Ans van Berkum wrote about this show in the Art Magazine “Beelden” #4, 2021
In Kecskemét, in Hungary, I started out by researching frozen animals that had been released by the melting permafrost in Siberia. Time has always fascinated me for as long as I can remember. Now that the acute climate change is heating up the permanently frozen tundra, strange animals are woken from millenniums of sleep. Recently two lion cubs were found in rock caves, close together. They were called “Sparta” and “Boris”. The girl and boy looked like siblings, but it turned out that one was 44.000 and the other 28.000 years old. Yet they looked like they both would wake up soon together and start their daily foraging.
Building with paper clay and using wet clay to express rough surfaces were directions I wanted to explore further. I threw out all existing work plans, since this was the place and time to research paper porcelain. I wanted a limited theme, that I could vary over and over again, while learning how to improve myself. So I started to make busts, figurative sculpture, by building the base, continuously using the heat gun to dry what I had done and search for anatomically correct forms and the right expression, one that would reveal the character.
I focused on figures from the Korean costume dramas I was watching at night on Netflix. In a film you will see a character from different angles and their expression carries the story, so I could use that. The disadvantage is that you have to memorize what you have seen.

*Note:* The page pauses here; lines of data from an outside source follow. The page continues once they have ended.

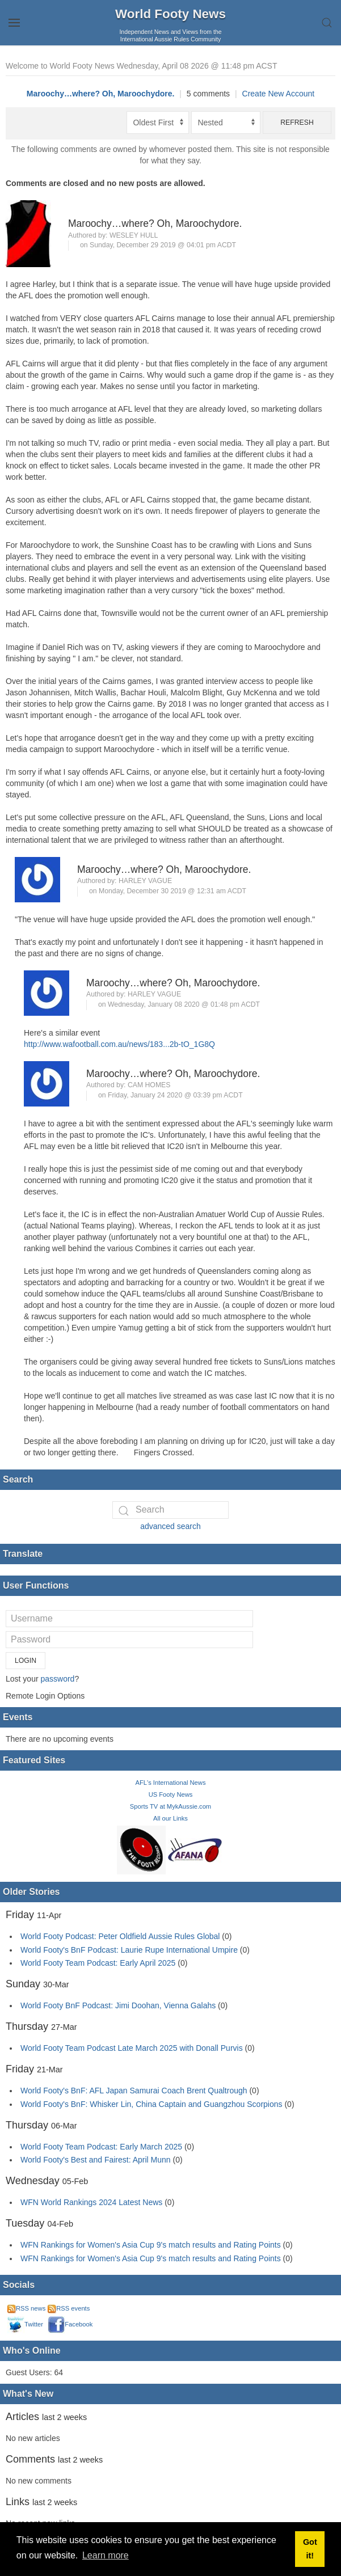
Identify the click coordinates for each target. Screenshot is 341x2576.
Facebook (70, 2324)
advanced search (170, 1526)
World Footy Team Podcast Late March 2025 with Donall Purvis (131, 2048)
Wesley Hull (134, 235)
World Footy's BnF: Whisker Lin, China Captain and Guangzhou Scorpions (151, 2104)
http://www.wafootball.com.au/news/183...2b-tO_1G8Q (119, 1044)
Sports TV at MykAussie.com (170, 1806)
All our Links (170, 1818)
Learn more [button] (105, 2555)
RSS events (69, 2308)
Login (25, 1661)
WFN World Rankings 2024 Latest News (91, 2202)
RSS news (26, 2308)
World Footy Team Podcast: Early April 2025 (97, 1962)
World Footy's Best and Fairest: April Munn (95, 2159)
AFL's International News (170, 1782)
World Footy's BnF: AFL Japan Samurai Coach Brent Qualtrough (133, 2090)
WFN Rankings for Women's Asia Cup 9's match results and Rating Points (151, 2244)
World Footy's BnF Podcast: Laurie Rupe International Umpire (129, 1949)
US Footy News (171, 1794)
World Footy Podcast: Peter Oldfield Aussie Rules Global (120, 1936)
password (57, 1678)
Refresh (297, 122)
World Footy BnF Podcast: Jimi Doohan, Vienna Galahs (118, 2005)
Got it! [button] (310, 2548)
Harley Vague (145, 881)
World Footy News (170, 14)
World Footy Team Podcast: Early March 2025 (101, 2146)
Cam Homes (149, 1085)
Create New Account (278, 93)
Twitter (25, 2324)
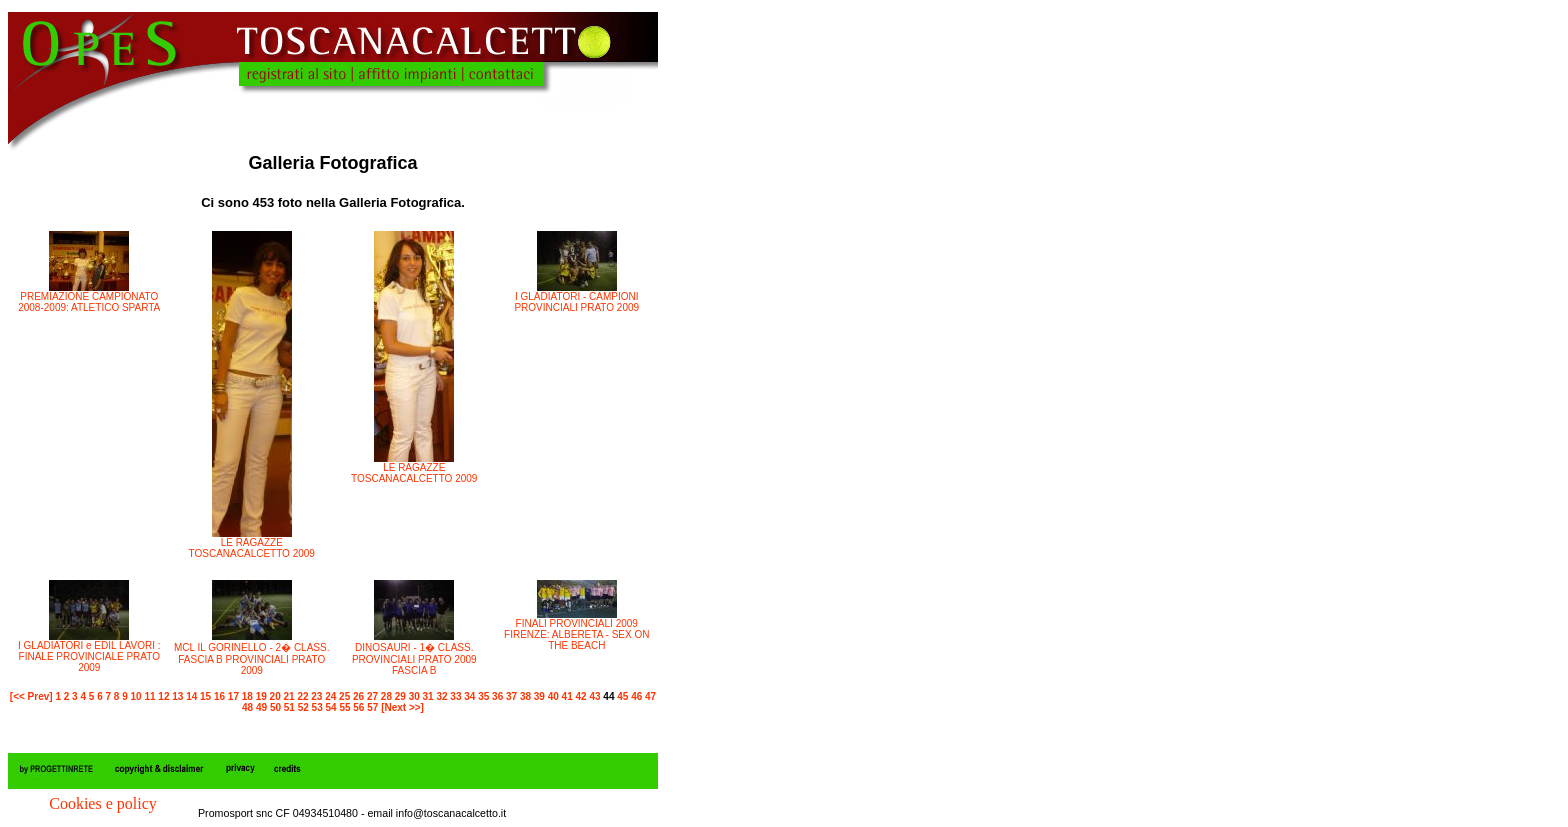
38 (525, 696)
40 (553, 696)
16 (219, 696)
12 (163, 696)
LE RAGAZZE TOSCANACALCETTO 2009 (252, 548)
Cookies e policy (103, 803)
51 (289, 707)
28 (386, 696)
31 (428, 696)
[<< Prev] (31, 696)
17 (233, 696)
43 (594, 696)
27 (372, 696)
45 (622, 696)
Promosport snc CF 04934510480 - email (297, 813)
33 (455, 696)
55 (344, 707)
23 (316, 696)
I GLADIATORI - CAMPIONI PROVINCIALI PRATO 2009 (576, 302)
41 (567, 696)
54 (331, 707)
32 (441, 696)
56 (358, 707)
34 (469, 696)
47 (650, 696)
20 (275, 696)
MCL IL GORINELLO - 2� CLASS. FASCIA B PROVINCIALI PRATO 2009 (251, 659)
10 (136, 696)
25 (344, 696)
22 (302, 696)
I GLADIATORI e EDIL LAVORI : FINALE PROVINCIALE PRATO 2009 (89, 656)
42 (581, 696)
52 (303, 707)
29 (400, 696)
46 (636, 696)
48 (247, 707)
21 (288, 696)
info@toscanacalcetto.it (451, 813)
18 (247, 696)
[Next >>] (402, 707)
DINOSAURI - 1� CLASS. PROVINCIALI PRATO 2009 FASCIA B (414, 659)
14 (191, 696)
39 (539, 696)
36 (497, 696)
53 (317, 707)
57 (372, 707)
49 (261, 707)
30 (414, 696)
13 (177, 696)
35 (483, 696)
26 (358, 696)
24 (330, 696)
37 (511, 696)
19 (261, 696)
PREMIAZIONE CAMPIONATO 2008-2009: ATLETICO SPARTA (89, 302)
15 (205, 696)
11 (149, 696)
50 (275, 707)
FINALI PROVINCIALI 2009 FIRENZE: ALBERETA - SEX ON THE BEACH (576, 634)
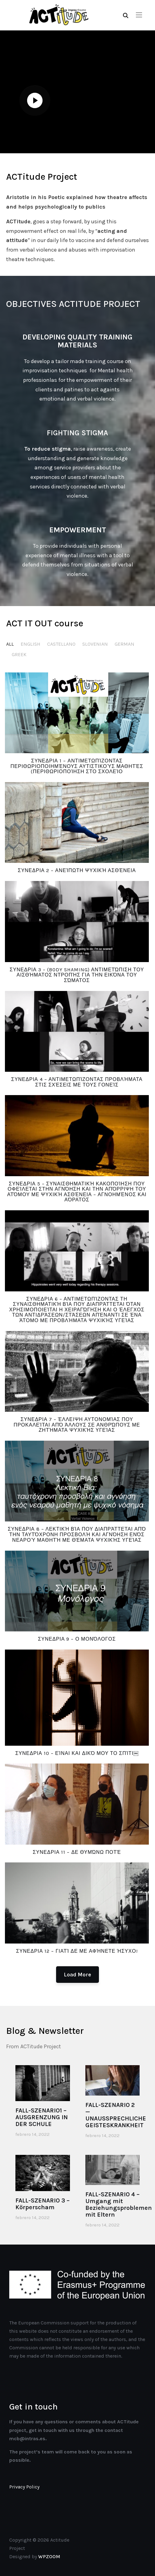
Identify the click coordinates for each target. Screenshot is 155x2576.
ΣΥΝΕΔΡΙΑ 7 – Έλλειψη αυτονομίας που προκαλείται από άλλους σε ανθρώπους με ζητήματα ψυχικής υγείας (77, 1424)
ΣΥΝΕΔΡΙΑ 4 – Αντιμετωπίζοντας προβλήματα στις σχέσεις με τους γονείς (76, 1082)
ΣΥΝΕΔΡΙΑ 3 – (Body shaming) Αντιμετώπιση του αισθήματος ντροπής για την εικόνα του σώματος (77, 975)
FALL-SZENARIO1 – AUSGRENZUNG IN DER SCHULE (41, 2117)
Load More (77, 1974)
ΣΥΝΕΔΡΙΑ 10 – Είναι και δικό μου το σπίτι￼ (76, 1753)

Building from paper porcelain was quite difficult. As a material, porcelain is quite unforgiving. I liked to use soaking wet porcelain for finishing parts such as hair or garments, but often the top layer would not attach well enough to a drier base or parts that were too wet would cause the base to collapse. Often, that resulted in big cracks or collapsing heads because of the amount of moisture in the porcelain.

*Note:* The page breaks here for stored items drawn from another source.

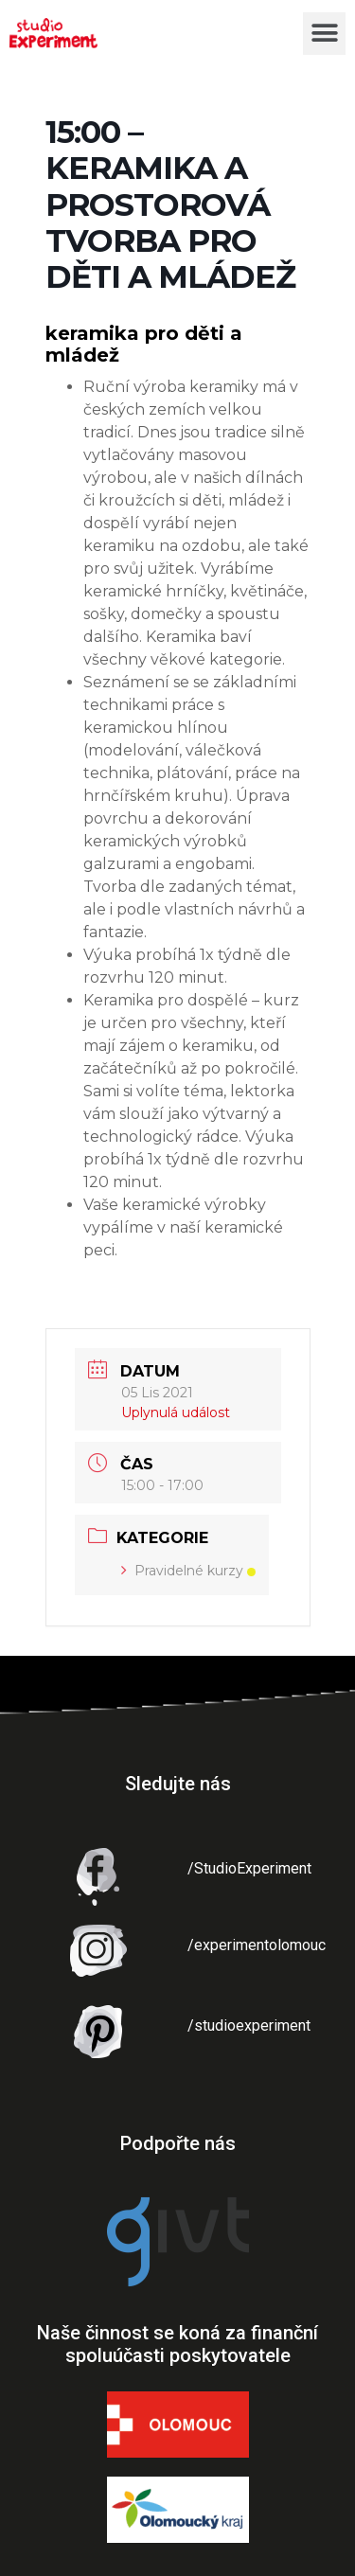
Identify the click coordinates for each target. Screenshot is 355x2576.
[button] (324, 33)
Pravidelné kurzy (188, 1570)
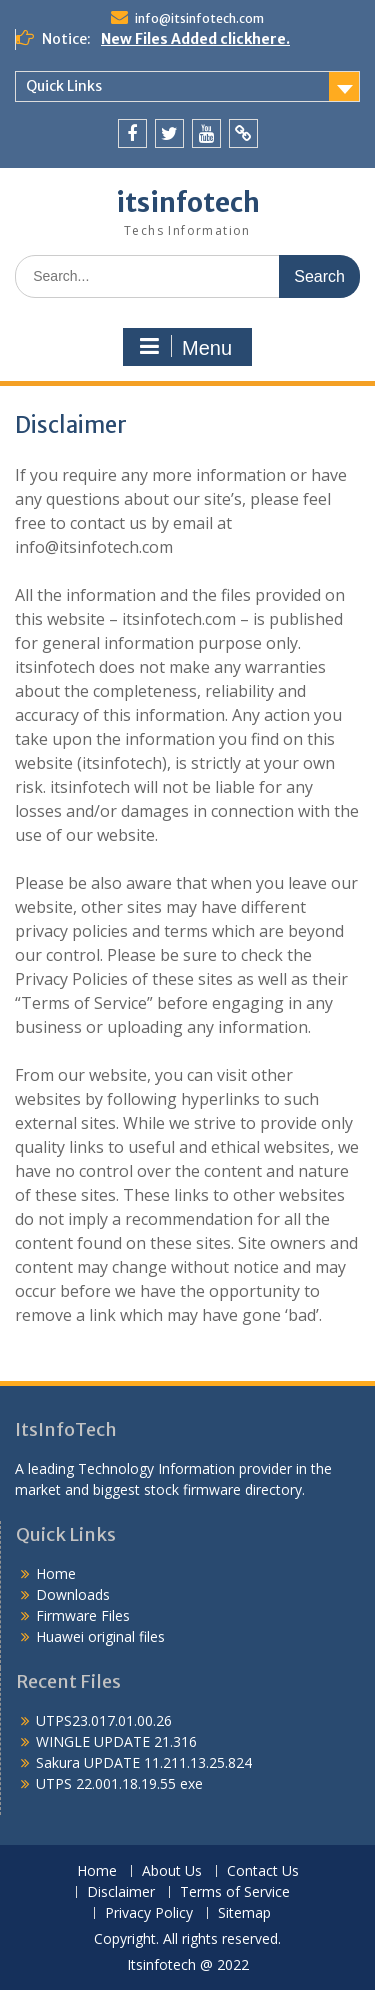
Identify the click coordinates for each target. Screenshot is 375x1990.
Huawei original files (100, 1636)
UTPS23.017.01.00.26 (104, 1720)
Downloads (73, 1594)
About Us (172, 1871)
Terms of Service (235, 1892)
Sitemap (244, 1913)
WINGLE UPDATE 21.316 (116, 1741)
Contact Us (263, 1871)
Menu (185, 347)
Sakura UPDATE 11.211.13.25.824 (144, 1762)
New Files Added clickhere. (195, 39)
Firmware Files (83, 1615)
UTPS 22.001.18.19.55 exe (119, 1783)
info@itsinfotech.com (199, 18)
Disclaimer (121, 1892)
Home (56, 1573)
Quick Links (64, 86)
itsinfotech (188, 202)
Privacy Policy (149, 1913)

When I succeeded in building the busts – and if they emerged undamaged from the biscuit kiln – the next problem was the glaze. Glazing a mountain or iceberg is something else than glazing a human portrait. There is no way you can find the answer in books or by looking for examples in other people’s work. There is only one solution: you have to do it yourself and be ready to sacrifice each work you managed to keep standing, in order to create the intended facial composition and the right expression. Glazing can destroy them in a moment: open the kiln and disappointment is your share. You have to learn it this way – do the whole thing over again and try another way of glazing. Sometimes you will be lucky and the kiln, especially a wood kiln, will help you with extra effects and unexpected presents like ash deposits and fire marks.

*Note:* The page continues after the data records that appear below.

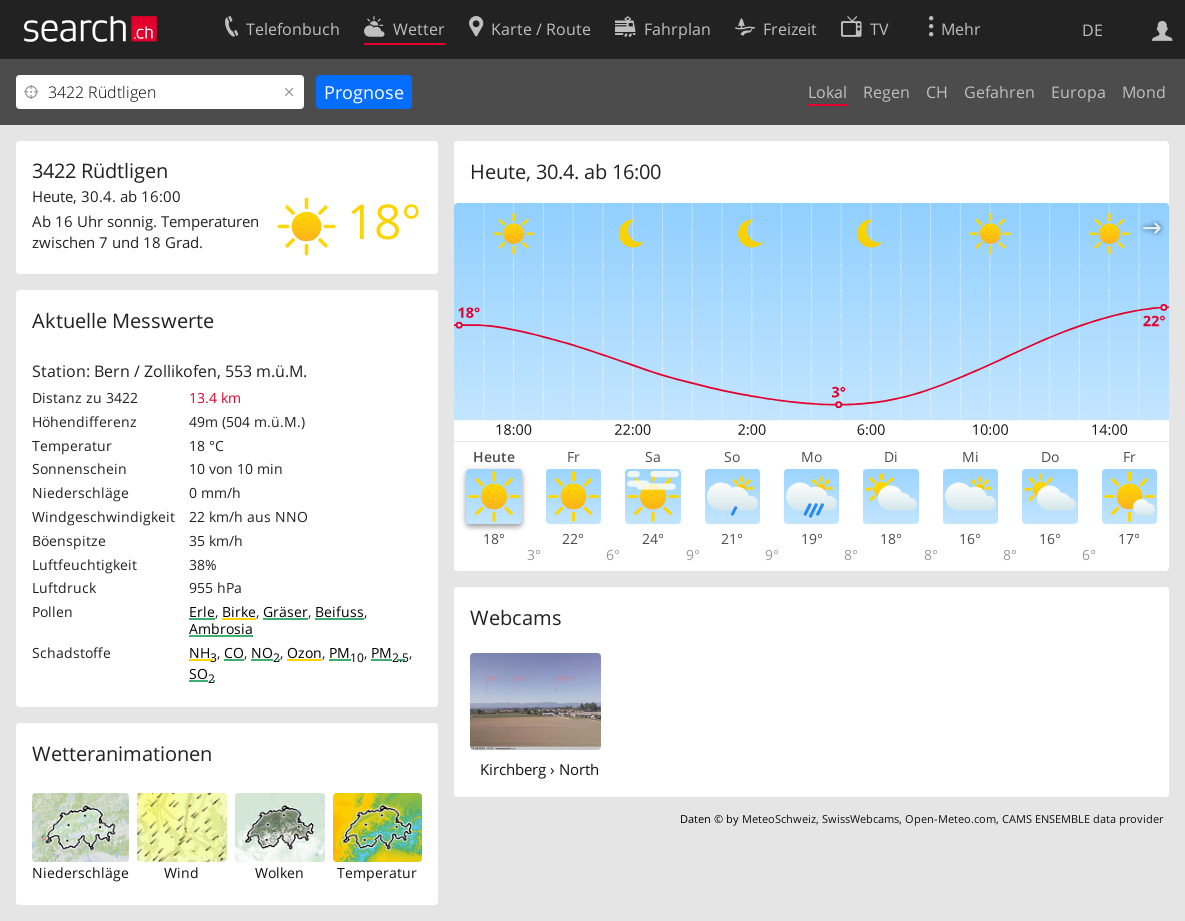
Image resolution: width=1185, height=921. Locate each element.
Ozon (304, 652)
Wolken (279, 872)
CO (234, 652)
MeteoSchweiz (779, 818)
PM (346, 652)
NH (203, 652)
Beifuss (339, 611)
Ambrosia (221, 628)
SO (202, 673)
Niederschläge (80, 872)
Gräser (285, 611)
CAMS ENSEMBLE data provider (1082, 818)
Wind (181, 872)
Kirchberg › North (539, 769)
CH (937, 92)
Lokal (827, 92)
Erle (202, 611)
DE (1092, 30)
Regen (886, 92)
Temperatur (377, 872)
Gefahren (999, 92)
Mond (1144, 92)
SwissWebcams (860, 818)
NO (265, 652)
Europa (1078, 92)
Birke (239, 611)
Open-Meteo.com (950, 818)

We fired the Fred Olsen wood kiln and the Soda wood kiln. Firing a wood kiln is a complicated procedure and takes many hours. There are not many places in Europe where you can do wood firings. Guldagergaard in Denmark and the ICS in Hungary are two of them. Both centres were founded many years ago by devoted ceramic artists. Both places can be proud of the accomplished, famous artists like Nina Hole and Priscilla Mouritzen in Denmark: www.ninahole.com Instagram: @priscillamouritzen and Mária Geszler-Garzuly (HU): https://geszler41.wixsite.com/website
The best piece I made during this residency was ’the Viking’. It had an internal construction since the head was quite heavy and needed support. The glaze was a white shino, but overglazed while spraying, which caused contraction of the surface in beaded upper parts and a strange orange glow in the retreated, lower parts.
I donated this piece, the Viking, to the Collection of the International Ceramics Studio in Kecskemét.
In 2022 I will continue making paper porcelain busts, but I will focus on certain groups of people. I am thinking of socially or politically important persons or just friends, artists, children, fools, road workers, retired sun worshipers, or whatever takes my fancy.